Copy every line that contains the string "vermektedir" from the entries below.

====== SOURCE MATERIAL

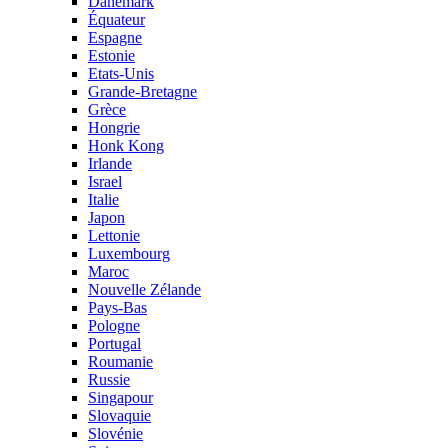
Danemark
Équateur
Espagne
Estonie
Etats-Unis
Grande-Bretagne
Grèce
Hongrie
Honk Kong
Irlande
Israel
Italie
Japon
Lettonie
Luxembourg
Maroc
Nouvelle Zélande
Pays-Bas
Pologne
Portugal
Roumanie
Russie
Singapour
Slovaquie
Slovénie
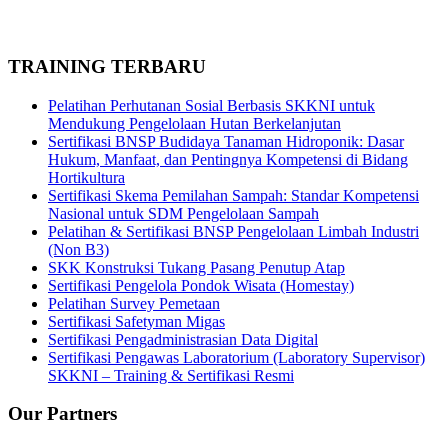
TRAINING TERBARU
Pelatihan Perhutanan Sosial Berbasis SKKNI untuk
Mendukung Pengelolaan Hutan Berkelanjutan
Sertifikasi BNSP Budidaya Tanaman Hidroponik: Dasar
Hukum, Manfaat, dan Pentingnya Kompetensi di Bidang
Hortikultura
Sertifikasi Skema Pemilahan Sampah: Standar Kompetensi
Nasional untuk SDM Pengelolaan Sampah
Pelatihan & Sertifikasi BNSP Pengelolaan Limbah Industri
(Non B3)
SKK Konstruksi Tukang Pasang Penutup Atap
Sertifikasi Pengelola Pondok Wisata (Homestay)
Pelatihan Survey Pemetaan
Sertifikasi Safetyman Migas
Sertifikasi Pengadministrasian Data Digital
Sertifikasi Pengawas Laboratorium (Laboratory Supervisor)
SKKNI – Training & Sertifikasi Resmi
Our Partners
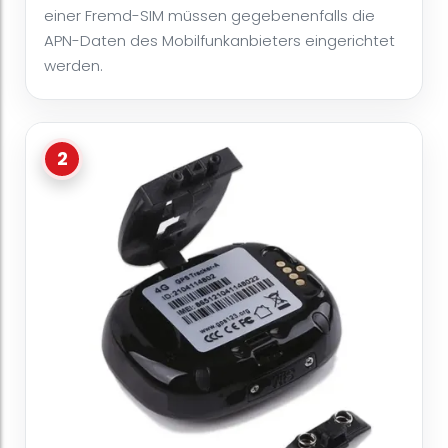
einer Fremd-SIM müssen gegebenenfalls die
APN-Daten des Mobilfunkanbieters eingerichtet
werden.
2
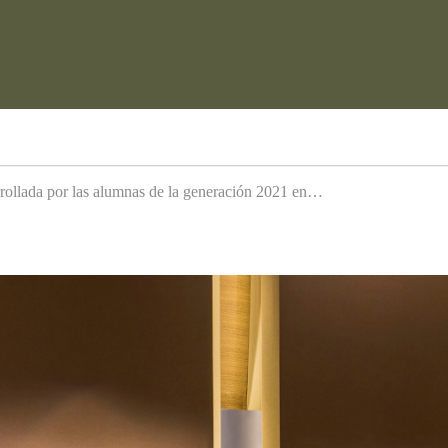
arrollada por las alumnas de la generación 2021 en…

============
====== SOURCE MATERIAL

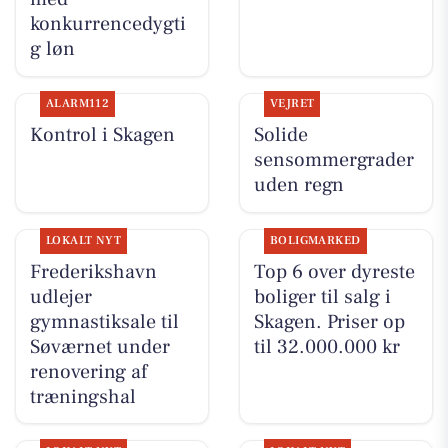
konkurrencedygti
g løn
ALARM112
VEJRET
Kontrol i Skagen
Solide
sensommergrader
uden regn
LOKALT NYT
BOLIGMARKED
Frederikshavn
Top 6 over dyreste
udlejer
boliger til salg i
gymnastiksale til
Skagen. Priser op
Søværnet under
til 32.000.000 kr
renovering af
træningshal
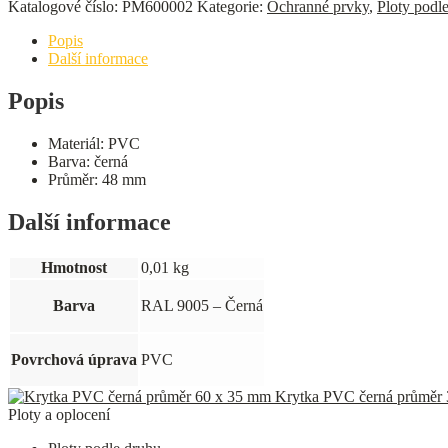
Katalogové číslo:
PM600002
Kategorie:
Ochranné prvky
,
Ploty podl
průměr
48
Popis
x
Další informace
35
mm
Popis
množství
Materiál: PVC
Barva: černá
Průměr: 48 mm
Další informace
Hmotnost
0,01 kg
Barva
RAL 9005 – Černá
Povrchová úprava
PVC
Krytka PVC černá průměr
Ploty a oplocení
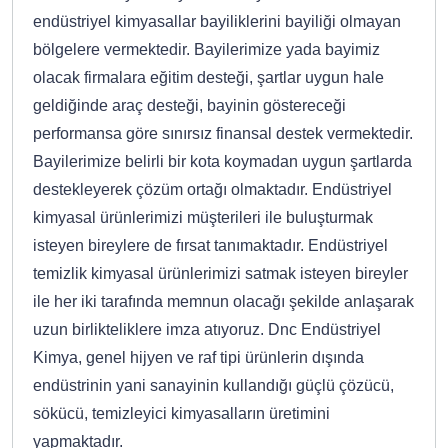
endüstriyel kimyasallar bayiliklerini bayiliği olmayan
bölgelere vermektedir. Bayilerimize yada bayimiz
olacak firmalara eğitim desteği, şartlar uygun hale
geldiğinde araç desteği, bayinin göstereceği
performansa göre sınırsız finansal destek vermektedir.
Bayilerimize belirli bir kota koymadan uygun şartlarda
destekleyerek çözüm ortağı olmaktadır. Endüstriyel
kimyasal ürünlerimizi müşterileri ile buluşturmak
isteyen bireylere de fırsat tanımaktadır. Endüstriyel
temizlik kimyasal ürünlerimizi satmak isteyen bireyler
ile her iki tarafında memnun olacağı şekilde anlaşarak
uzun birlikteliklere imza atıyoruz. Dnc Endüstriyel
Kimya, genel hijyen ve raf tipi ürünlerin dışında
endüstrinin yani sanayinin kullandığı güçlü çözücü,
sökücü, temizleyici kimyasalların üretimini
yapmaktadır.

============

RESPONSE AREA
bölgelere vermektedir. Bayilerimize yada bayimiz
performansa göre sınırsız finansal destek vermektedir.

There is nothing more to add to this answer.